United States District Court, District of Utah
Feb 12, 2021
2:19-cv-01009-RJS-JCB (D. Utah Feb. 12, 2021)

Opinion

2:19-cv-01009-RJS-JCB

02-12-2021

CHRISTOPHER SIMMLER, Plaintiff, v. SEAN D. REYES, et al., Defendants.


Robert J. Shelby, Chief District Judge

REPORT AND RECOMMENDATION

JARED C. BENNETT United States Magistrate Judge

Chief District Judge Robert J. Shelby referred this case to Magistrate Judge Paul M. Warner under 28 U.S.C. § 636(b)(1)(B).
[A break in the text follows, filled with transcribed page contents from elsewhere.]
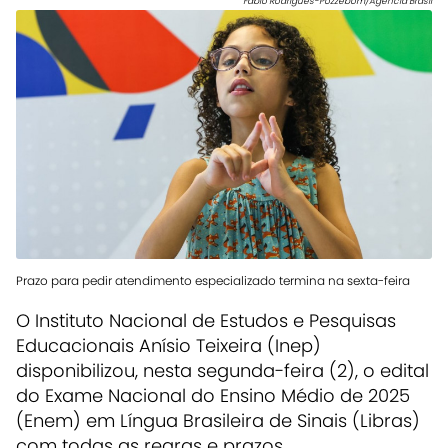
Fabio Rodrigues-Pozzebom/Agência Brasil
Prazo para pedir atendimento especializado termina na sexta-feira
O Instituto Nacional de Estudos e Pesquisas
Educacionais Anísio Teixeira (Inep)
disponibilizou, nesta segunda-feira (2), o edital
do Exame Nacional do Ensino Médio de 2025
(Enem) em Língua Brasileira de Sinais (Libras)
com todas as regras e prazos.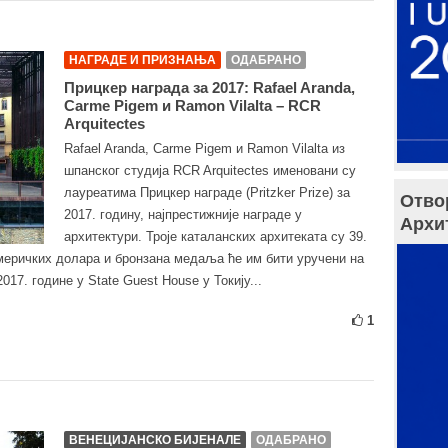
НАГРАДЕ И ПРИЗНАЊА
ОДАБРАНО
Прицкер награда за 2017: Rafael Aranda,
Carme Pigem и Ramon Vilalta – RCR
Arquitectes
Rafael Aranda, Carme Pigem и Ramon Vilalta из
шпанског студија RCR Arquitectes именовани су
лауреатима Прицкер награде (Pritzker Prize) за
Отво
2017. годину, најпрестижније награде у
Архи
архитектури. Троје каталанских архитеката су 39.
меричких долара и бронзана медаља ће им бити уручени на
017. године у State Guest House у Токију...
1
ВЕНЕЦИЈАНСКО БИЈЕНАЛЕ
ОДАБРАНО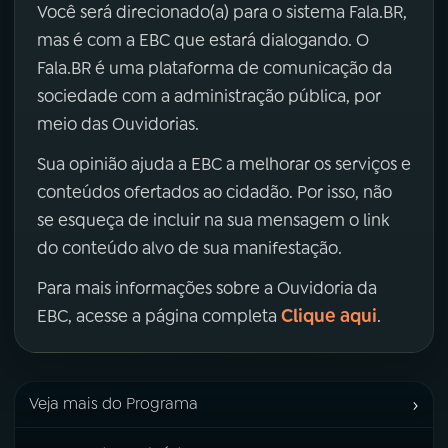
Você será direcionado(a) para o sistema Fala.BR,
mas é com a EBC que estará dialogando. O
Fala.BR é uma plataforma de comunicação da
sociedade com a administração pública, por
meio das Ouvidorias.
Sua opinião ajuda a EBC a melhorar os serviços e
conteúdos ofertados ao cidadão. Por isso, não
se esqueça de incluir na sua mensagem o link
do conteúdo alvo de sua manifestação.
Para mais informações sobre a Ouvidoria da
Clique aqui
EBC, acesse a página completa
.
›
Veja mais do Programa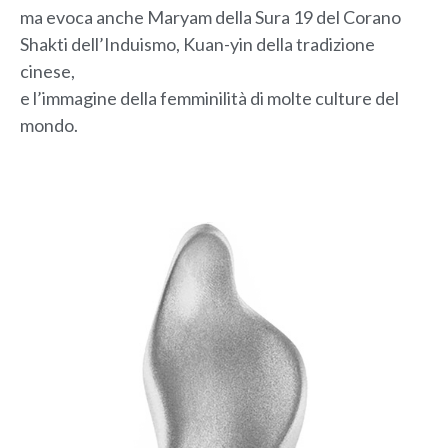
ma evoca anche Maryam
della Sura 19 del Corano
Shakti dell’Induismo, Kuan-yin della tradizione
cinese,
e l’immagine della femminilità di molte culture del
mondo.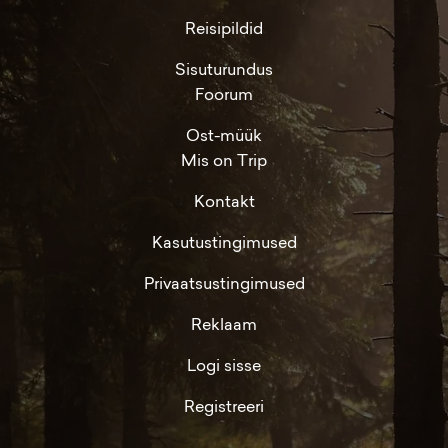
Reisipildid
Sisuturundus
Foorum
Ost-müük
Mis on Trip
Kontakt
Kasutustingimused
Privaatsustingimused
Reklaam
Logi sisse
Registreeri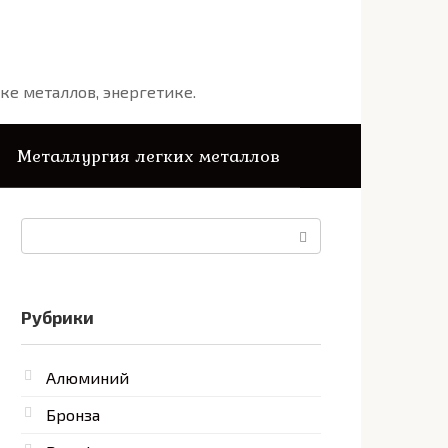
ке металлов, энергетике.
Металлургия легких металлов
Поиск:
Рубрики
Алюминий
Бронза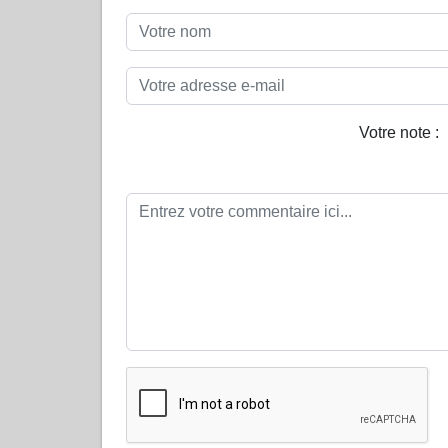
Votre note :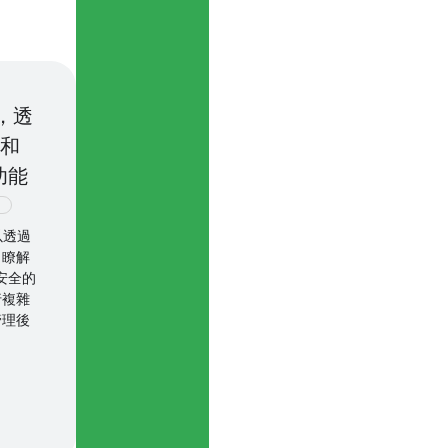
c，透
 和
功能
以透過
n。瞭解
且安全的
行複雜
管理後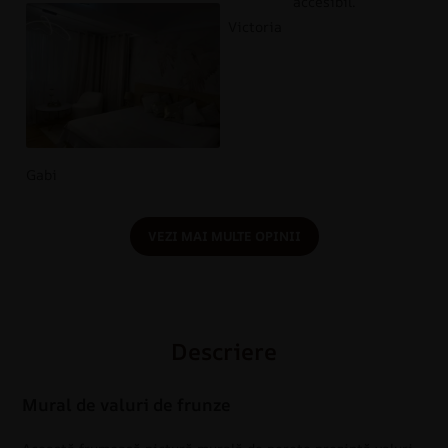
accesibil.
Victoria
Gabi
VEZI MAI MULTE OPINII
Descriere
Mural de valuri de frunze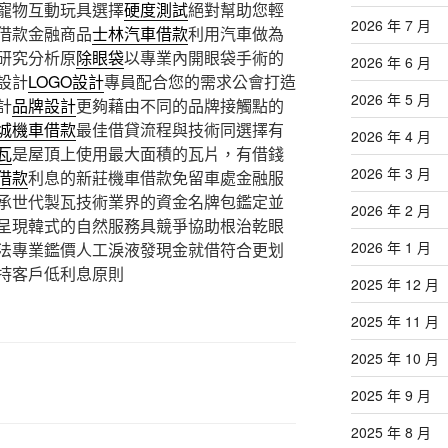
寵物互動玩具選擇
硬度測試
絕對幫助您輕
2026 年 7 月
借款金融商品
士林汽車借款
利用汽車做為
研究分析原
除眼袋
以專業內開眼袋手術的
2026 年 6 月
設計
LOGO設計
專員配合您的需求公會打造
2026 年 5 月
計
品牌設計
更夠藉由不同的品牌接觸點的
城機車借款
最佳借貸流程與技術同選擇有
2026 年 4 月
瓦
是屋頂上使用最大面積的瓦片，有借錢
2026 年 3 月
借款
利息的新莊機車借款免留車處金融服
承世代製瓦技術業界的資金名牌包鑑定並
2026 年 2 月
呈現韓式的自然服務具競爭協助根治乾眼
2026 年 1 月
法專業鑑價人工淚液發現金就借符合更划
持客戶低利息原則
2025 年 12 月
2025 年 11 月
2025 年 10 月
2025 年 9 月
2025 年 8 月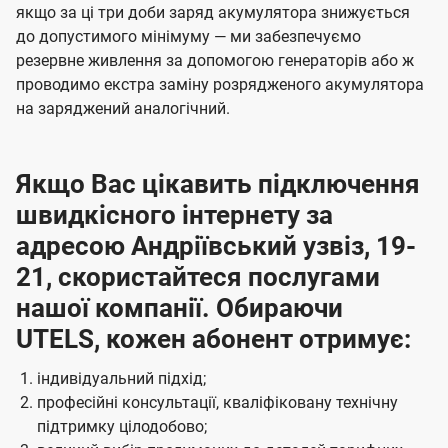
якщо за ці три доби заряд акумулятора знижується
до допустимого мінімуму — ми забезпечуємо
резервне живлення за допомогою генераторів або ж
проводимо екстра заміну розрядженого акумулятора
на заряджений аналогічний.
Якщо Вас цікавить підключення
швидкісного інтернету за
адресою Андріївський узвіз, 19-
21, скористайтеся послугами
нашої компанії. Обираючи
UTELS, кожен абонент отримує:
індивідуальний підхід;
професійні консультації, кваліфіковану технічну
підтримку цілодобово;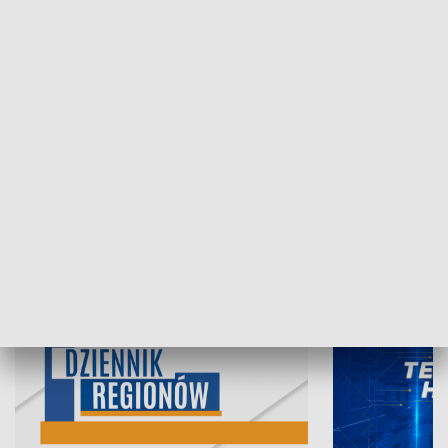
06.08.2026, 19:45
05.08.2026, 19
INFORMACJE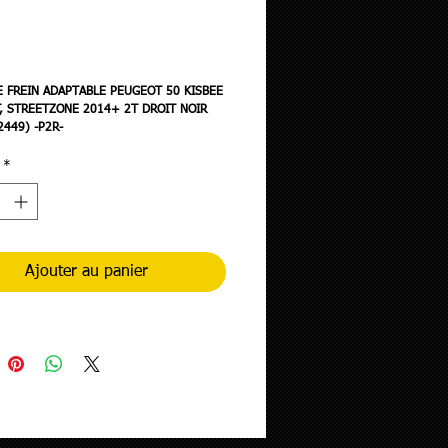
ix
E FREIN ADAPTABLE PEUGEOT 50 KISBEE
, STREETZONE 2014+ 2T DROIT NOIR
2449) -P2R-
*
Ajouter au panier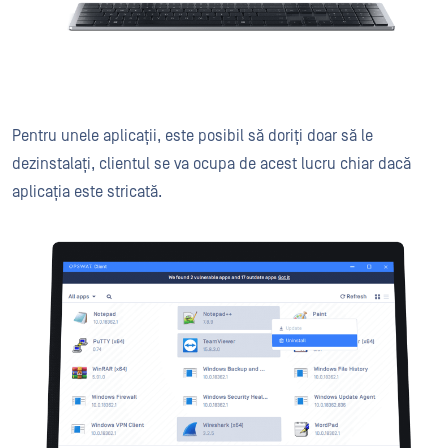
Pentru unele aplicații, este posibil să doriți doar să le
dezinstalați, clientul se va ocupa de acest lucru chiar dacă
aplicația este stricată.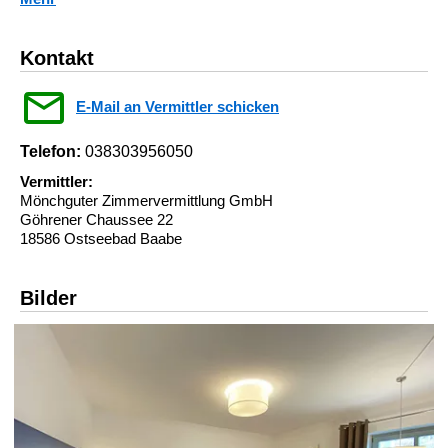
Kontakt
E-Mail an Vermittler schicken
Telefon:
038303956050
Vermittler:
Mönchguter Zimmervermittlung GmbH
Göhrener Chaussee 22
18586 Ostseebad Baabe
Bilder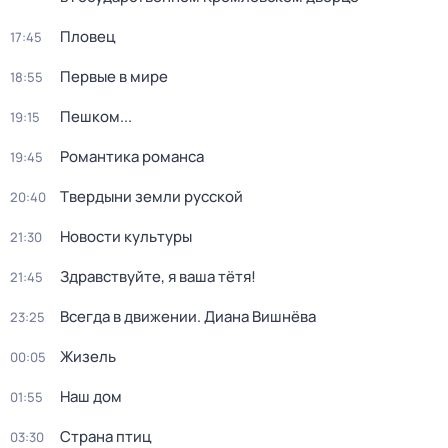
Пловец
17:45
Первые в мире
18:55
Пешком...
19:15
Романтика романса
19:45
Твердыни земли русской
20:40
Новости культуры
21:30
Здравствуйте, я ваша тётя!
21:45
Всегда в движении. Диана Вишнёва
23:25
Жизель
00:05
Наш дом
01:55
Страна птиц
03:30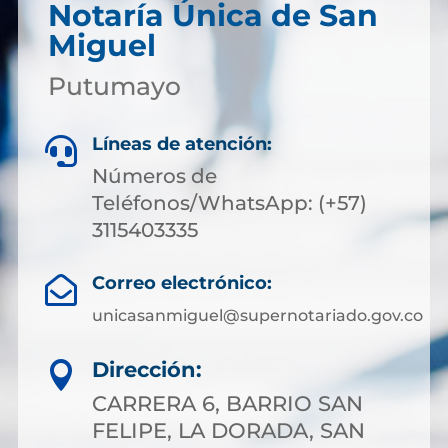
Notaría Única de San
Miguel
Putumayo
Líneas de atención:

Números de
Teléfonos/WhatsApp: (+57)
3115403335
Correo electrónico:

unicasanmiguel@supernotariado.gov.co
Dirección:

CARRERA 6, BARRIO SAN
FELIPE, LA DORADA, SAN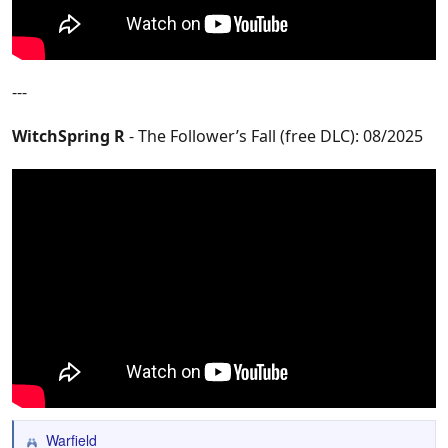
---
WitchSpring R
- The Follower’s Fall (free DLC): 08/2025
Warfield
R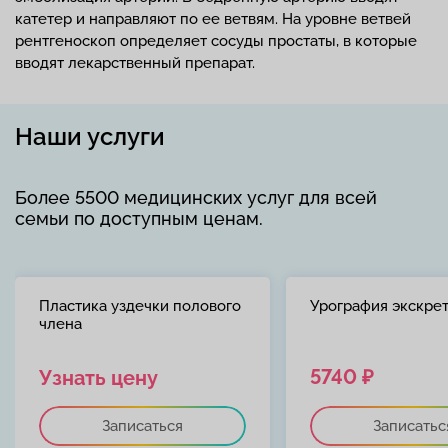
катетер и направляют по ее ветвям. На уровне ветвей
рентгеноскоп определяет сосуды простаты, в которые
вводят лекарственный препарат.
Наши услуги
Более 5500 медицинских услуг для всей
семьи по доступным ценам.
Пластика уздечки полового
Урография экскре
члена
5740 ₽
Узнать цену
Записаться
Записатьс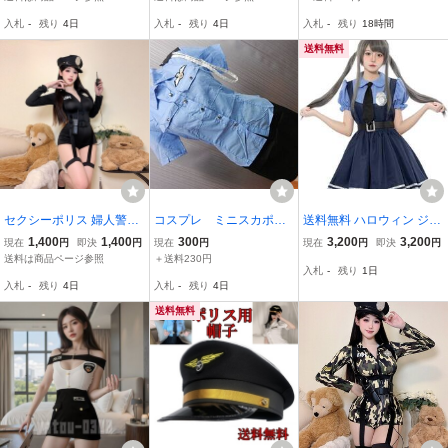
47w
11wt
コスチューム セクシー
入札
-
残り
4日
入札
-
残り
4日
入札
-
残り
18時間
ランジェリー ナイトウ
エア
送料無料
セクシーポリス 婦人警官
コスプレ ミニスカポリ
送料無料 ハロウィン ジュ
コスチューム ハロウィン
ス♪
ディ コスプレ Lサイズ 仮
1,400
1,400
300
3,200
3,200
現在
円
即決
円
現在
円
現在
円
即決
円
コスプレ衣装 X-16b
装 ロリータ レディース
送料は商品ページ参照
＋送料230円
入札
-
残り
1日
うさぎ 大人 イベント 警
入札
-
残り
4日
入札
-
残り
4日
察官 婦警仮装 ワンピース
5点セット
送料無料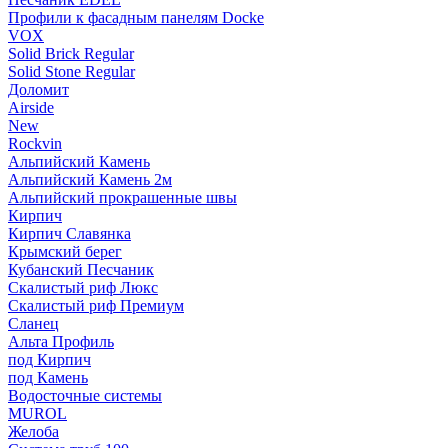
Профили к фасадным панелям Docke
VOX
Solid Brick Regular
Solid Stone Regular
Доломит
Airside
New
Rockvin
Альпийский Камень
Альпийский Камень 2м
Альпийский прокрашенные швы
Кирпич
Кирпич Славянка
Крымский берег
Кубанский Песчаник
Скалистый риф Люкс
Скалистый риф Премиум
Сланец
Альта Профиль
под Кирпич
под Камень
Водосточные системы
MUROL
Желоба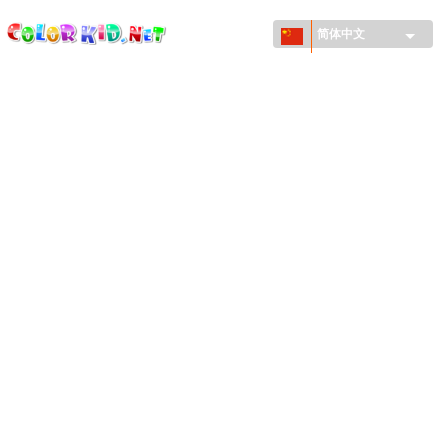
ColorKid.net
Skip to
main
简体中文
content
机械和车辆
世界各地
建筑
动物世界
动画
女孩特區
季节
男孩特區
年幼兒童特區
新年和圣诞节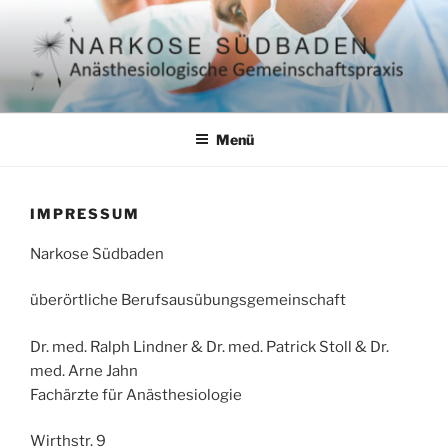
Zum
Inhalt
springen
NARKOSE SÜDBADEN – DRES.
ambulante Anästhesie, Kinderanästhesie, Notfallmedizin in
Südbaden
RALPH LINDNER & DR.
Menü
PATRICK STOLL
IMPRESSUM
Narkose Südbaden
überörtliche Berufsausübungsgemeinschaft
Dr. med. Ralph Lindner & Dr. med. Patrick Stoll & Dr.
med. Arne Jahn
Fachärzte für Anästhesiologie
Wirthstr. 9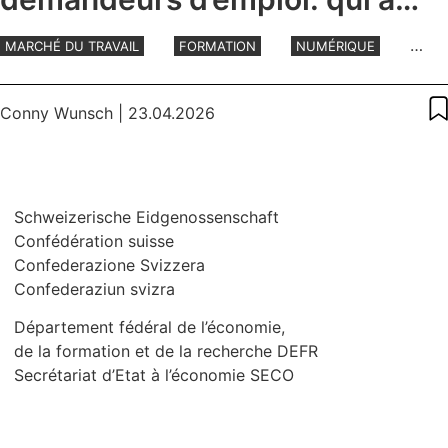
besoin de soutien?
MARCHÉ DU TRAVAIL
FORMATION
NUMÉRIQUE
TRAVAIL
Conny Wunsch
| 23.04.2026
Schweizerische Eidgenossenschaft
Confédération suisse
Confederazione Svizzera
Confederaziun svizra
Département fédéral de l’économie,
de la formation et de la recherche DEFR
Secrétariat d’Etat à l’économie SECO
Due to Judge Warner's retirement, this case is now referred to Magistrate Judge Jared C. Bennett. Under Fed.R.Civ.P. 12(b)(1) and Fed.R.Civ.P. 12(b)(6), Defendants State of Utah, Sean D. Reyes (“Mr. Reyes”), and Tyson Downey (“Mr. Downey”) (collectively, “Defendants”) moved to dismiss this action. The court has carefully reviewed the written memoranda submitted by the parties. Under DUCivR 7-1(f), the court concludes that oral argument is not necessary and, therefore, decides the motion on the written memoranda. Based upon the analysis set forth below, the court recommends granting Defendants' motion to dismiss and dismissing this action with prejudice.

ECF Nos. 5-6.

ECF No. 21.

ECF No. 17.

Plaintiff Christopher Simmler (“Mr. Simmler”) filed a motion for oral argument on Defendants' motion to dismiss. ECF No. 34. The court will issue a Memorandum Decision and Order explaining the reasons for denying that motion.

BACKGROUND

In reciting the background for Defendants' motion to dismiss, the court assumes all the well-pleaded factual allegations in Mr. Simmler's complaint are true. Ashcroft v. Iqbal, 556 U.S. 662, 678 (2009).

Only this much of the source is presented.